# Work required
In the data that follows, count the lines in which the word "each" occurs, and report that figure alone.

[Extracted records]
☆ ☆ ☆ ☆ ☆
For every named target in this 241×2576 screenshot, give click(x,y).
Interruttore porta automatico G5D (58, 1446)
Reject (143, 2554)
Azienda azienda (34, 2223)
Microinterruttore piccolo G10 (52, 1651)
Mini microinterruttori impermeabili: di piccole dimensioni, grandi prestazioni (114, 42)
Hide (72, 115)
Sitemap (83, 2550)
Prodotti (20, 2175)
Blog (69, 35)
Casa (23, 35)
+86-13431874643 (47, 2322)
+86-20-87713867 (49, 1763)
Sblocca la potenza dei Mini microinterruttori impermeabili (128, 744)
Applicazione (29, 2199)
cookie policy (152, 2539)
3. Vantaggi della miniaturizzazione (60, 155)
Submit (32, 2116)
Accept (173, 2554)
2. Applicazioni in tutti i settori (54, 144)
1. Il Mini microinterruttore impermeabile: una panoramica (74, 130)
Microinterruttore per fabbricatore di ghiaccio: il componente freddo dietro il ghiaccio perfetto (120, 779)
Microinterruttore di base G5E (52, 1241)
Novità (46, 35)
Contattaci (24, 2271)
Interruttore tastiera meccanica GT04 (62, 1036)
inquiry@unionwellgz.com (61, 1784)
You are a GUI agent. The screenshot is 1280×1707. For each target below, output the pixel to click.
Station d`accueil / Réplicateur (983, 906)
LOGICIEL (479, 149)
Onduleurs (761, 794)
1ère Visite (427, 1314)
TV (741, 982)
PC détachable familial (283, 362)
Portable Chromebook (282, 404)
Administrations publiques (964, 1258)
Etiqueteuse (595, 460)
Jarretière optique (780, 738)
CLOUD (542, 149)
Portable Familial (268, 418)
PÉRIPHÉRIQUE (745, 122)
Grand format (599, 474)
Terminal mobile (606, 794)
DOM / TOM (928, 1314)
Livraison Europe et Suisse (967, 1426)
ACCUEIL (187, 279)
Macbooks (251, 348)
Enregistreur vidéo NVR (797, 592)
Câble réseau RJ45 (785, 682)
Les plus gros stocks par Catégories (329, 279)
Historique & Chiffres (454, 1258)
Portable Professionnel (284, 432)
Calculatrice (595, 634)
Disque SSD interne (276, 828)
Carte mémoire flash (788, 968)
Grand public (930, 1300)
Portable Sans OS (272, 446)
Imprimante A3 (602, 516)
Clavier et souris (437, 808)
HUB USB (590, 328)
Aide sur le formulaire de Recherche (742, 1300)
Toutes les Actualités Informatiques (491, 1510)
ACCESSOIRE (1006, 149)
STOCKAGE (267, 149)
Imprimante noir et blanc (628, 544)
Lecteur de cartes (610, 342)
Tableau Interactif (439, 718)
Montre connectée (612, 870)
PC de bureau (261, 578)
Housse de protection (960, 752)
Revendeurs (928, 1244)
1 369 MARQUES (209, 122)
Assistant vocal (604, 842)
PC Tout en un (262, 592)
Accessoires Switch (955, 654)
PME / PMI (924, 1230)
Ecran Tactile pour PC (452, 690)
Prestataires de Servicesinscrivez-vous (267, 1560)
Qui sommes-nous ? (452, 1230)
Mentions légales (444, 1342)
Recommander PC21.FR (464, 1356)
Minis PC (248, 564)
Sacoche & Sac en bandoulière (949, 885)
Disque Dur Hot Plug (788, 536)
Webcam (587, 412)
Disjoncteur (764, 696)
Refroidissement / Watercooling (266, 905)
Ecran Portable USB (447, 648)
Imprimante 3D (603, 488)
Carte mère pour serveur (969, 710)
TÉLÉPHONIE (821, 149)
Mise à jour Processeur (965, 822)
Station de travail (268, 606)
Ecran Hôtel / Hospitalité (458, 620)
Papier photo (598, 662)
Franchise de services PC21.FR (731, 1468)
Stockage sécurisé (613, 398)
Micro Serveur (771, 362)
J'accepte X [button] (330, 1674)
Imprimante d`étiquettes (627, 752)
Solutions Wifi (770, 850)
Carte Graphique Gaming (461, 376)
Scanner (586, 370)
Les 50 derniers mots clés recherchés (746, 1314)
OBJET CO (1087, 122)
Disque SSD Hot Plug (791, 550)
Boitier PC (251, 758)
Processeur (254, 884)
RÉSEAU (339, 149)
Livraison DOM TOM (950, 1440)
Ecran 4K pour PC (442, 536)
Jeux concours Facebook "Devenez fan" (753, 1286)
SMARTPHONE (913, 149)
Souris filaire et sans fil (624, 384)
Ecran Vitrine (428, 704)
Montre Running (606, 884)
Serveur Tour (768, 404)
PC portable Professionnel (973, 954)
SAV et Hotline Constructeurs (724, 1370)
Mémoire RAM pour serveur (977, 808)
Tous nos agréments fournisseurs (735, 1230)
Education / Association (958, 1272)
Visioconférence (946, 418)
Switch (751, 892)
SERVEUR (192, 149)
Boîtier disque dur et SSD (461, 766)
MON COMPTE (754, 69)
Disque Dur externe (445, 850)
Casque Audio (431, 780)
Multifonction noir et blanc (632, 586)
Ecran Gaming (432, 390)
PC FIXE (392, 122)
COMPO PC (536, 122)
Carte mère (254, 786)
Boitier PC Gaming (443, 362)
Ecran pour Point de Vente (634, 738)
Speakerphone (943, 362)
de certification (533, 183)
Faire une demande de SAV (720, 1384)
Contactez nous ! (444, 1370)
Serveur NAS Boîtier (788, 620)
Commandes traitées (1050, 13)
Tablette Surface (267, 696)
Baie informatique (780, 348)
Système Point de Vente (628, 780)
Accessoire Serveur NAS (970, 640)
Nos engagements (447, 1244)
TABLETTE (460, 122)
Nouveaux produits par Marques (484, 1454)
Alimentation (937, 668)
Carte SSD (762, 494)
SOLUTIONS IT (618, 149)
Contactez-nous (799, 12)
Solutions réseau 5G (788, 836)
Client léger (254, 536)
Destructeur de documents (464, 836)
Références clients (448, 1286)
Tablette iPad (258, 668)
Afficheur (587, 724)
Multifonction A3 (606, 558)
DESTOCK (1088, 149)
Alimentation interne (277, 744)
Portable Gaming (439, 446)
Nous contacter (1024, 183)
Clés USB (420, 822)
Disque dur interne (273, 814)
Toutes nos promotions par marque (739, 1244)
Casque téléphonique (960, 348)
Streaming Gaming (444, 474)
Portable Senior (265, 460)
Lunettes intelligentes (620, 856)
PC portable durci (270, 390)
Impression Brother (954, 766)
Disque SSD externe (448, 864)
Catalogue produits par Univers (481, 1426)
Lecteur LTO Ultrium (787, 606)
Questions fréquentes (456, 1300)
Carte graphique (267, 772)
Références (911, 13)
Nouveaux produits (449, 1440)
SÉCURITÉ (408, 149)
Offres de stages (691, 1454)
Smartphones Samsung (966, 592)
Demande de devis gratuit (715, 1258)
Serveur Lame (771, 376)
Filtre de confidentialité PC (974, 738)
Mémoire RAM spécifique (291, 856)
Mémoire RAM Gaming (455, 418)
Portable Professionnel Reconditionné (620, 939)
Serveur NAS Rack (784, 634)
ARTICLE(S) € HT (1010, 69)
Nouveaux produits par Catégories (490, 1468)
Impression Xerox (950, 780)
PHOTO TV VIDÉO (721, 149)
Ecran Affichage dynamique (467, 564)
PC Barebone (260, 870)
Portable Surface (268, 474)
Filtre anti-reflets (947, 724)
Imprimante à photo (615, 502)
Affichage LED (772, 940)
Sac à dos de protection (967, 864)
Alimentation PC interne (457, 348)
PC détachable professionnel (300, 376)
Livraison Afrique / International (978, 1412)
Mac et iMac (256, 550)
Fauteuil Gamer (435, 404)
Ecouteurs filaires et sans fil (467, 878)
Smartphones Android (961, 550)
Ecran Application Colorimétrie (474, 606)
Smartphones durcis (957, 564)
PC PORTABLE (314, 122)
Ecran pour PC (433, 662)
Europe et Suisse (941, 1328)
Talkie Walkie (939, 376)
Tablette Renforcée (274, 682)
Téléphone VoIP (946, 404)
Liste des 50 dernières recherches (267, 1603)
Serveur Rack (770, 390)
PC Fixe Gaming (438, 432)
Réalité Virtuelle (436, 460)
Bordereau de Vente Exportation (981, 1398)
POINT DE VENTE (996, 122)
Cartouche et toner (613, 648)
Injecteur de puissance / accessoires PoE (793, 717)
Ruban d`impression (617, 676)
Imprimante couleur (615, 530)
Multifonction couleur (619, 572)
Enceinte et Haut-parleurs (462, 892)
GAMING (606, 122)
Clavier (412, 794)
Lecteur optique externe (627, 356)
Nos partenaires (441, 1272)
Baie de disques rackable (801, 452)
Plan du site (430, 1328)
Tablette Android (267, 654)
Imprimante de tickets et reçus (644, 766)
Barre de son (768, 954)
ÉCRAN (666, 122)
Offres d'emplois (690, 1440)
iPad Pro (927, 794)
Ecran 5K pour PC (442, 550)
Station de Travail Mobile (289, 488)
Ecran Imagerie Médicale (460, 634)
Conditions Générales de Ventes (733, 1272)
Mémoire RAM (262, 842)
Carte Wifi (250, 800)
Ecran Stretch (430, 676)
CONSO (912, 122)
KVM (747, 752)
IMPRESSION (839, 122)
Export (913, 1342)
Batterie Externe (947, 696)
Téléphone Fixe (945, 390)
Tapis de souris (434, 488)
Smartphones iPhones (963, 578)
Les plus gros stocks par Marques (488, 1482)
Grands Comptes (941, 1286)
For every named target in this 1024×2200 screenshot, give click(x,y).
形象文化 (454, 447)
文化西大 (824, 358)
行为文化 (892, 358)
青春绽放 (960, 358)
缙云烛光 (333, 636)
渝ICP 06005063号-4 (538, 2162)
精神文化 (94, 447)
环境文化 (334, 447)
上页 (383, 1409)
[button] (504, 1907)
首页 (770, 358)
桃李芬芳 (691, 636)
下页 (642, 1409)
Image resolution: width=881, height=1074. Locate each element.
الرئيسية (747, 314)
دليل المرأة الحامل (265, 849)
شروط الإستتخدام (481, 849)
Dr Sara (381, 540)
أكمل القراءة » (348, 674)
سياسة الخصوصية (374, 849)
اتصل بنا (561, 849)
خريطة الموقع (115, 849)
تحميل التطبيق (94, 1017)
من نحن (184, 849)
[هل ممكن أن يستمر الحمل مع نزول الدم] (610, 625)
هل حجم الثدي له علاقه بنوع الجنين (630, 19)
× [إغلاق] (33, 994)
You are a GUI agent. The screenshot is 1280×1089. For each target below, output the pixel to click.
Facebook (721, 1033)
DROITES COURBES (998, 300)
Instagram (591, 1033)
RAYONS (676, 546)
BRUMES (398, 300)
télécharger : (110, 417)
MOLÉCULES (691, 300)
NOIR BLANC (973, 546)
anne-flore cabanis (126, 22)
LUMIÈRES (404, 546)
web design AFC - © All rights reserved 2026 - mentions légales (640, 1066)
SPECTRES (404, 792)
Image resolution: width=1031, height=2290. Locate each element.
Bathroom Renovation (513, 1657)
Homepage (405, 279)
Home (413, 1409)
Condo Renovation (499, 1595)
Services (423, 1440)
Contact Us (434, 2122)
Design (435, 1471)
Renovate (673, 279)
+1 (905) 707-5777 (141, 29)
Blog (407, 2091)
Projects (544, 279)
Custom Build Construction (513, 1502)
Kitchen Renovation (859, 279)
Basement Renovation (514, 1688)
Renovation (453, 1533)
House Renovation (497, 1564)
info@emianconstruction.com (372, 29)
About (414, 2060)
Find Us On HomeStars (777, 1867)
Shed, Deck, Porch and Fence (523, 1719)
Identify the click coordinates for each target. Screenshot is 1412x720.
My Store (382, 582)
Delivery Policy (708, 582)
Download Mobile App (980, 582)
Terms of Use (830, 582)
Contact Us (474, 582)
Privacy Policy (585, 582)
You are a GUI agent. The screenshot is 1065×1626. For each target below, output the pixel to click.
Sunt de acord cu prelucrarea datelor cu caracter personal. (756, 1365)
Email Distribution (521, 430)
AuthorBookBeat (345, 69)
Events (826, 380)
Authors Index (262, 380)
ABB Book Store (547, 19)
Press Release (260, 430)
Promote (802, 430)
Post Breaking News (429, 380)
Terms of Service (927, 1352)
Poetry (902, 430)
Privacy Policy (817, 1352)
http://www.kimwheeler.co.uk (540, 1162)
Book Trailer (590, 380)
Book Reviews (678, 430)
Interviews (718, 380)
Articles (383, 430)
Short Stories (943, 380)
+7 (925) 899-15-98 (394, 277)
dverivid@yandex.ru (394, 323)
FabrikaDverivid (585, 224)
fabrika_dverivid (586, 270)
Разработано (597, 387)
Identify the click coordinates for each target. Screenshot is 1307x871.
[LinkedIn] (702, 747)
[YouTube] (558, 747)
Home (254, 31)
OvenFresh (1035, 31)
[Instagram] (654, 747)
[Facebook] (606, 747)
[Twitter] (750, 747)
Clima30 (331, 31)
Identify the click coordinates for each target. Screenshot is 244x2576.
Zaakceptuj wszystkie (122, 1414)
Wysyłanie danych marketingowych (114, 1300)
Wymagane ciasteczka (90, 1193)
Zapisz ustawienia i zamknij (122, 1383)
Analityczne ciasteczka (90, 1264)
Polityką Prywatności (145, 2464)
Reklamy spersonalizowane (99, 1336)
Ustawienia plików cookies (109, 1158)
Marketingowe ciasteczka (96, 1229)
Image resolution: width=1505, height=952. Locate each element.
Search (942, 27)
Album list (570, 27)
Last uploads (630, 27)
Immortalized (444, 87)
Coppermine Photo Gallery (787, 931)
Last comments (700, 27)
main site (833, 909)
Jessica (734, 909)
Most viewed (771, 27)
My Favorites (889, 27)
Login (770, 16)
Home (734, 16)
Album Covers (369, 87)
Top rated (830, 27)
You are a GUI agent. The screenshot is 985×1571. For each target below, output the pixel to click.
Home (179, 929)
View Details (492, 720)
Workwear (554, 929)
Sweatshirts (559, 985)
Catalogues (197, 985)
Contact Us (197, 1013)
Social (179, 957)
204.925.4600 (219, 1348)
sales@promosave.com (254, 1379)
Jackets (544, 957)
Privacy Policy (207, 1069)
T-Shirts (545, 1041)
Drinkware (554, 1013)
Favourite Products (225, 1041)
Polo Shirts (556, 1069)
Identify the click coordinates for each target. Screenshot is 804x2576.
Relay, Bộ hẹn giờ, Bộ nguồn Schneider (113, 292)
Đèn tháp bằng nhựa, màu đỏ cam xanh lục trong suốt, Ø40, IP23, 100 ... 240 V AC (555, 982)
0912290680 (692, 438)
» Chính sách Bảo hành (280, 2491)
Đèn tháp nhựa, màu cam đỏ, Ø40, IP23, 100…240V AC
☆ ☆ ☆ ☆ ☆
# Exercise response
11